→ **Try it**: Within this material, how many lines have the string "özgü" in them? The answer is a number, with nothing added.

→ **Supplied material**:
((
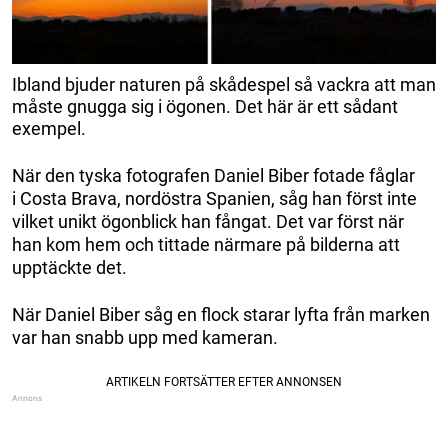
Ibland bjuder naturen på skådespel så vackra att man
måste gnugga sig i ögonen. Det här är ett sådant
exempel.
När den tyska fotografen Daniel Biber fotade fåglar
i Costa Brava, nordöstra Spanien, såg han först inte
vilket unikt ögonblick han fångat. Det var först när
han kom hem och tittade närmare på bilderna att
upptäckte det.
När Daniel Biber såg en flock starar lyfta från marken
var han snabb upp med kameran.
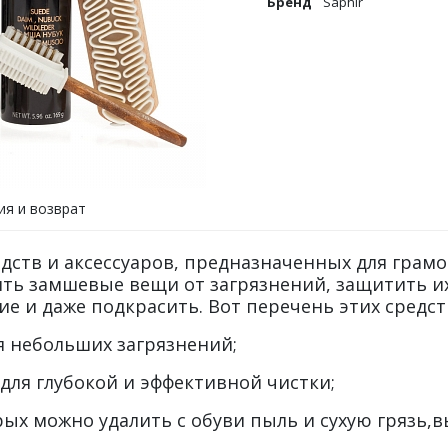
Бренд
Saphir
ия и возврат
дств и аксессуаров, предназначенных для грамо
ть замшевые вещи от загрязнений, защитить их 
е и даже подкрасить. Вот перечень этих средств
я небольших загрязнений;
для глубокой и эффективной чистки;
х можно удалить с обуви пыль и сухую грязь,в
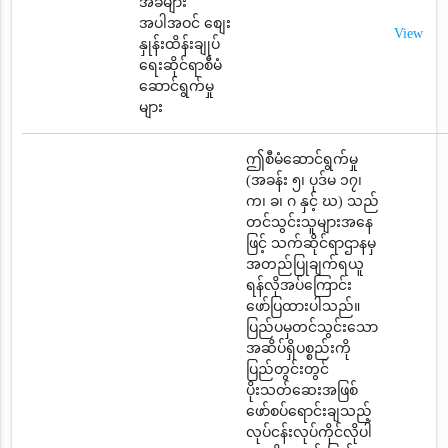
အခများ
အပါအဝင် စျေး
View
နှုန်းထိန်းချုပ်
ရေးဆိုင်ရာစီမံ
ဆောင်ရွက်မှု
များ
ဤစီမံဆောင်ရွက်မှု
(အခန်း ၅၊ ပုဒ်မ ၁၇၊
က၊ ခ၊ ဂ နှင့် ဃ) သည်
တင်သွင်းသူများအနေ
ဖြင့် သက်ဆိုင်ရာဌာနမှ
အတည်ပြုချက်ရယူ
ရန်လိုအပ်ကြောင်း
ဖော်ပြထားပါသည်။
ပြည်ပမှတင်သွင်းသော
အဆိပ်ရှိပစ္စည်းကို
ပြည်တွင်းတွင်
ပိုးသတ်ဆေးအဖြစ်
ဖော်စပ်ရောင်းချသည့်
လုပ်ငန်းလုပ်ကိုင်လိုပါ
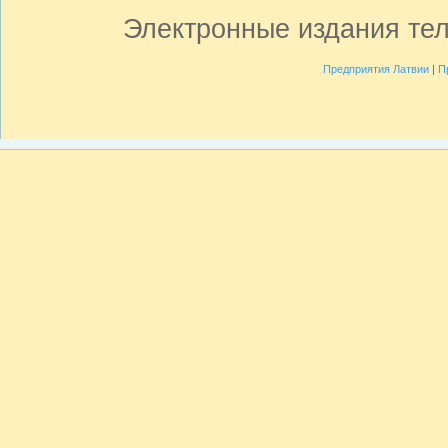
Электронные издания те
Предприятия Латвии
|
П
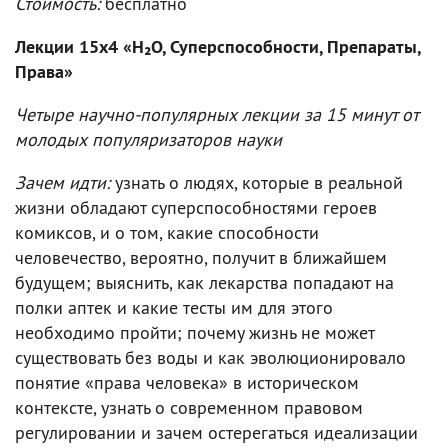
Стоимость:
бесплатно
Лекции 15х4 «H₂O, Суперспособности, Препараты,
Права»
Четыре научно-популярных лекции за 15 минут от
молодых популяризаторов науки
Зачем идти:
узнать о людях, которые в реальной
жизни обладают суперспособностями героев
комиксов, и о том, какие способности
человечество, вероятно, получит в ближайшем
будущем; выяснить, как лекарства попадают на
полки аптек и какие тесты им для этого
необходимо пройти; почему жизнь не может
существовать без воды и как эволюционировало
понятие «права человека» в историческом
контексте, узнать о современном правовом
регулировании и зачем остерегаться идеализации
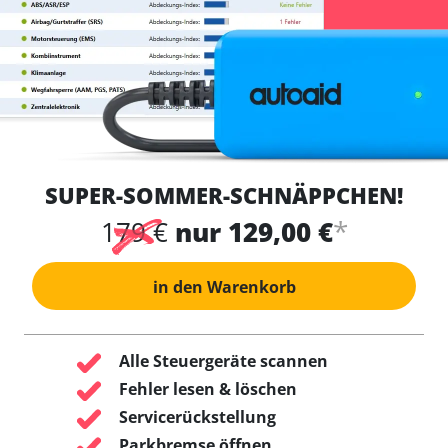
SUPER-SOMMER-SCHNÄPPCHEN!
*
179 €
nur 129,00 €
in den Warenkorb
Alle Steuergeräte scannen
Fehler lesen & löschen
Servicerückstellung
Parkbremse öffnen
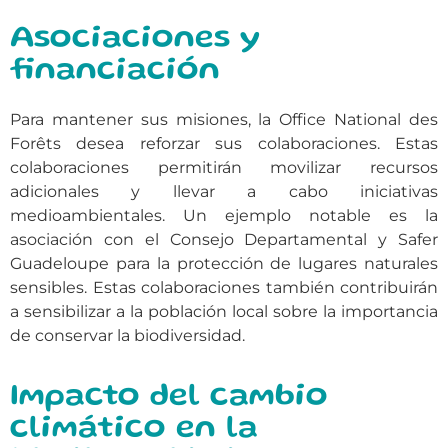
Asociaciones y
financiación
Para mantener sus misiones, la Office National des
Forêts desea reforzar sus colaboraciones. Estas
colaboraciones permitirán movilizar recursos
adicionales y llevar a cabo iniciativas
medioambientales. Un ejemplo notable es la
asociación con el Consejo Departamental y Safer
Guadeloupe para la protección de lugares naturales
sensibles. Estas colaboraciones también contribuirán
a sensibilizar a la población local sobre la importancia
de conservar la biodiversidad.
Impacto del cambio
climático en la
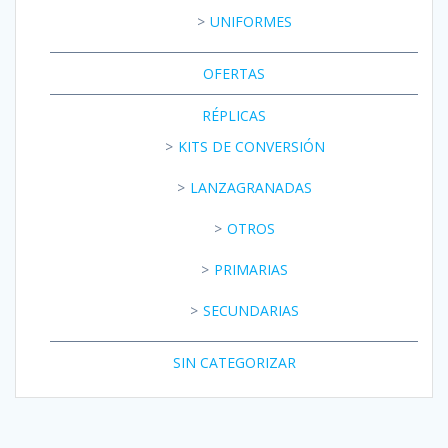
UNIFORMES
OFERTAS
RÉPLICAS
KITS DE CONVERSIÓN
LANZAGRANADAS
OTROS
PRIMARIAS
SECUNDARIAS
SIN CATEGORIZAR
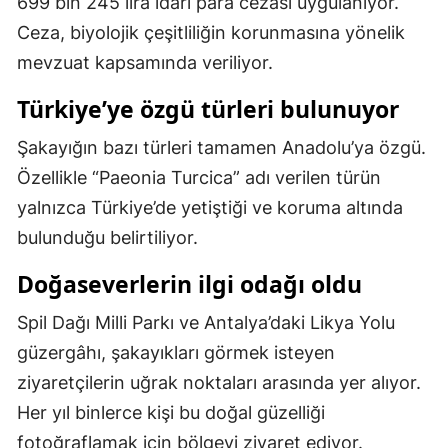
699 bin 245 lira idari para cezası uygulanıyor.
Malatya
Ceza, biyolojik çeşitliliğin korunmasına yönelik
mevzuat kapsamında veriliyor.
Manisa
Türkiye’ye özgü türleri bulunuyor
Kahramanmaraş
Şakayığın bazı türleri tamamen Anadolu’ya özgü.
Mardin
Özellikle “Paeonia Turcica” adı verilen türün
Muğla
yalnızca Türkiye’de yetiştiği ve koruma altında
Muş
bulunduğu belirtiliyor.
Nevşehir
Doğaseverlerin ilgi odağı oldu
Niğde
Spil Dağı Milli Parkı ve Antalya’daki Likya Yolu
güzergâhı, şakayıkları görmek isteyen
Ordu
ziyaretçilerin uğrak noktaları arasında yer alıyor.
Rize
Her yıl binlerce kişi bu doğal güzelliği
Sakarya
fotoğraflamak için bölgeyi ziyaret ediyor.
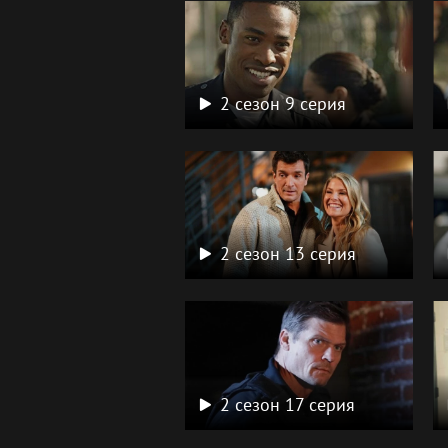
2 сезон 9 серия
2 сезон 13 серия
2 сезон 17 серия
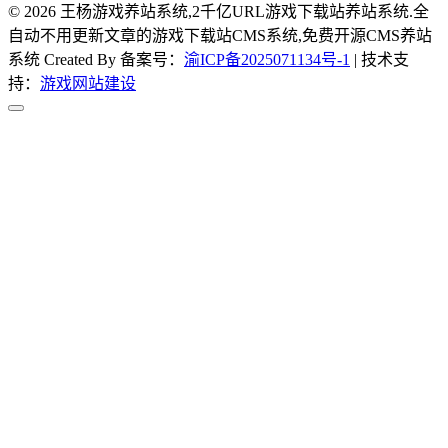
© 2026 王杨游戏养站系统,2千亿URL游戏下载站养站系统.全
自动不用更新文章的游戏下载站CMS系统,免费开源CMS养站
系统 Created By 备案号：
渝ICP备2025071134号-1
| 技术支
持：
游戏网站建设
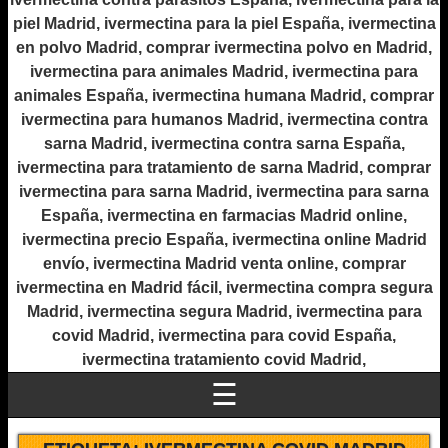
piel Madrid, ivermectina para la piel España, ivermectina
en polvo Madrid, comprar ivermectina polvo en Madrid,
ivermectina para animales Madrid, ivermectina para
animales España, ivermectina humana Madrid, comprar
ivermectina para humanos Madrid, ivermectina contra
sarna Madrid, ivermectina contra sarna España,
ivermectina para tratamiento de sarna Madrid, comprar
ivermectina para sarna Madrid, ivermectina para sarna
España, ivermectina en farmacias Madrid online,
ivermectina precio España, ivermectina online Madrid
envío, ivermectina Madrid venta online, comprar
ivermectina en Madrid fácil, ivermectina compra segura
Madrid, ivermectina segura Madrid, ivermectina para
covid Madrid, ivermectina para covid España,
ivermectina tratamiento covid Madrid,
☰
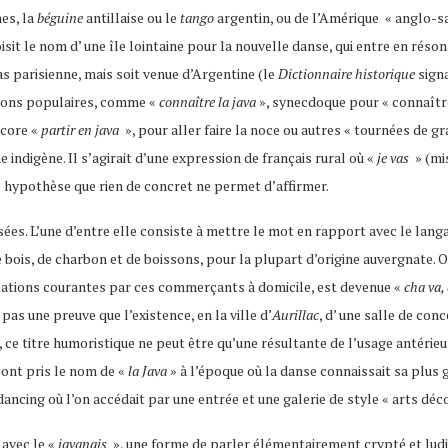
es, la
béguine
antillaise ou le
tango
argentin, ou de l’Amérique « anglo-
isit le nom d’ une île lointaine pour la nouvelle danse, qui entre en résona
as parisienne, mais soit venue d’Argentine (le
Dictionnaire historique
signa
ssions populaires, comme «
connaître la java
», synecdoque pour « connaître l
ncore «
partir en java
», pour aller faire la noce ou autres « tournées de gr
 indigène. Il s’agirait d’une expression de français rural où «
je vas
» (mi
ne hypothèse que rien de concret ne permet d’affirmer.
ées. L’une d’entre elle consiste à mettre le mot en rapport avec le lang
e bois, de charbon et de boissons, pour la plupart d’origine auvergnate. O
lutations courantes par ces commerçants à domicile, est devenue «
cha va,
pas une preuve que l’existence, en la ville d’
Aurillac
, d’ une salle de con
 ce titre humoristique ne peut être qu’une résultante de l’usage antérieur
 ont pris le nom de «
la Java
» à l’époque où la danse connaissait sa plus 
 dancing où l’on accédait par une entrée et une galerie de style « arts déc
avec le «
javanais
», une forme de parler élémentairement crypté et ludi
))
→ **Completed task**: 2